(Stored data entries)
____________________

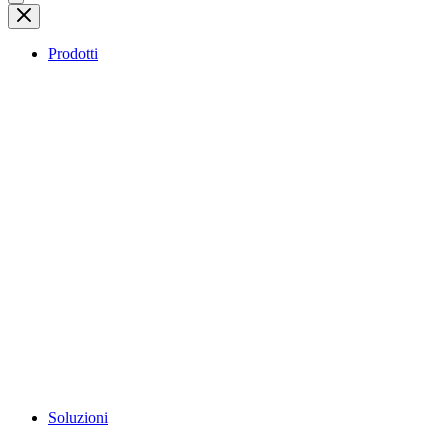
Prodotti
Soluzioni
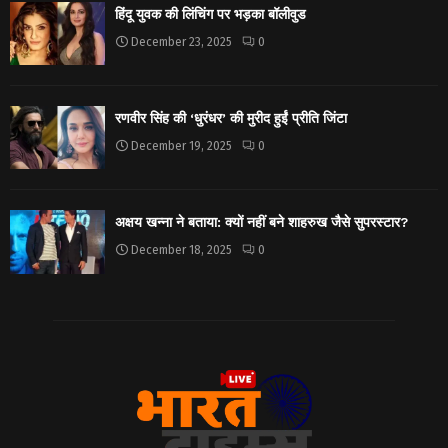
हिंदू युवक की लिंचिंग पर भड़का बॉलीवुड
December 23, 2025
0
रणवीर सिंह की ‘धुरंधर’ की मुरीद हुईं प्रीति जिंटा
December 19, 2025
0
अक्षय खन्ना ने बताया: क्यों नहीं बने शाहरुख जैसे सुपरस्टार?
December 18, 2025
0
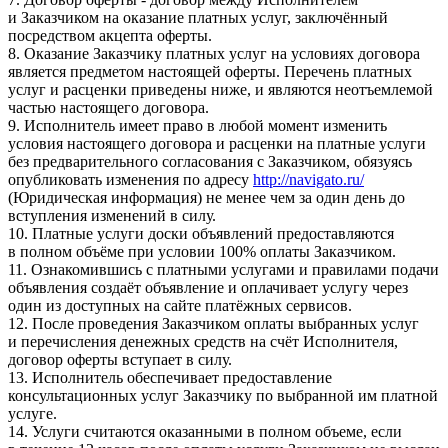
и Заказчиком на оказание платных услуг, заключённый
посредством акцепта оферты.
8. Оказание Заказчику платных услуг на условиях договора
является предметом настоящей оферты. Перечень платных
услуг и расценки приведены ниже, и являются неотъемлемой
частью настоящего договора.
9. Исполнитель имеет право в любой момент изменить
условия настоящего договора и расценки на платные услуги
без предварительного согласования с Заказчиком, обязуясь
опубликовать изменения по адресу
http://navigato.ru/
(Юридическая информация) не менее чем за один день до
вступления изменений в силу.
10. Платные услуги доски объявлений предоставляются
в полном объёме при условии 100% оплаты Заказчиком.
11. Ознакомившись с платными услугами и правилами подачи
объявления создаёт объявление и оплачивает услугу через
один из доступных на сайте платёжных сервисов.
12. После проведения Заказчиком оплаты выбранных услуг
и перечисления денежных средств на счёт Исполнителя,
договор оферты вступает в силу.
13. Исполнитель обеспечивает предоставление
консультационных услуг Заказчику по выбранной им платной
услуге.
14. Услуги считаются оказанными в полном объеме, если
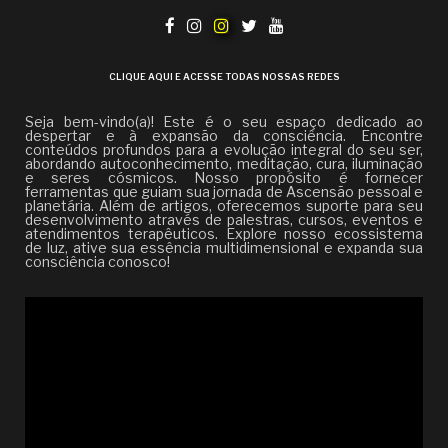
CLIQUE AQUI E ACESSE TODAS NOSSAS REDES
Seja bem-vindo(a)! Este é o seu espaço dedicado ao
despertar e à expansão da consciência. Encontre
conteúdos profundos para a evolução integral do seu ser,
abordando autoconhecimento, meditação, cura, iluminação
e seres cósmicos. Nosso propósito é fornecer
ferramentas que guiam sua jornada de Ascensão pessoal e
planetária. Além de artigos, oferecemos suporte para seu
desenvolvimento através de palestras, cursos, eventos e
atendimentos terapêuticos. Explore nosso ecossistema
de luz, ative sua essência multidimensional e expanda sua
consciência conosco!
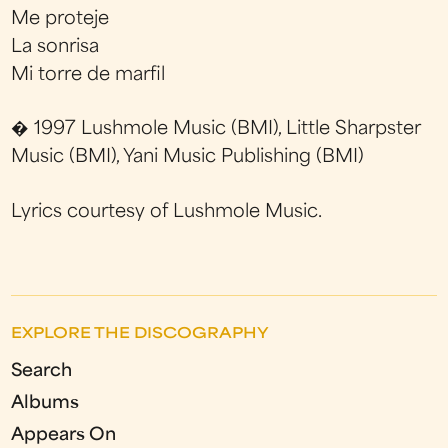
Me proteje
La sonrisa
Mi torre de marfil
� 1997 Lushmole Music (BMI), Little Sharpster
Music (BMI), Yani Music Publishing (BMI)
Lyrics courtesy of Lushmole Music.
EXPLORE THE DISCOGRAPHY
Search
Albums
Appears On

____________________

• [PROBLEM TO WORK ON]: Your answer must be the lines above from the one holding "является предметом настоящей" up to and including the one holding "abordando autoconhecimento, meditação, cura, iluminação", exact and with no pictures.

• [RESULT OF THE TASK]:
является предметом настоящей оферты. Перечень платных
услуг и расценки приведены ниже, и являются неотъемлемой
частью настоящего договора.
9. Исполнитель имеет право в любой момент изменить
условия настоящего договора и расценки на платные услуги
без предварительного согласования с Заказчиком, обязуясь
опубликовать изменения по адресу
http://navigato.ru/
(Юридическая информация) не менее чем за один день до
вступления изменений в силу.
10. Платные услуги доски объявлений предоставляются
в полном объёме при условии 100% оплаты Заказчиком.
11. Ознакомившись с платными услугами и правилами подачи
объявления создаёт объявление и оплачивает услугу через
один из доступных на сайте платёжных сервисов.
12. После проведения Заказчиком оплаты выбранных услуг
и перечисления денежных средств на счёт Исполнителя,
договор оферты вступает в силу.
13. Исполнитель обеспечивает предоставление
консультационных услуг Заказчику по выбранной им платной
услуге.
14. Услуги считаются оказанными в полном объеме, если
CLIQUE AQUI E ACESSE TODAS NOSSAS REDES
Seja bem-vindo(a)! Este é o seu espaço dedicado ao
despertar e à expansão da consciência. Encontre
conteúdos profundos para a evolução integral do seu ser,
abordando autoconhecimento, meditação, cura, iluminação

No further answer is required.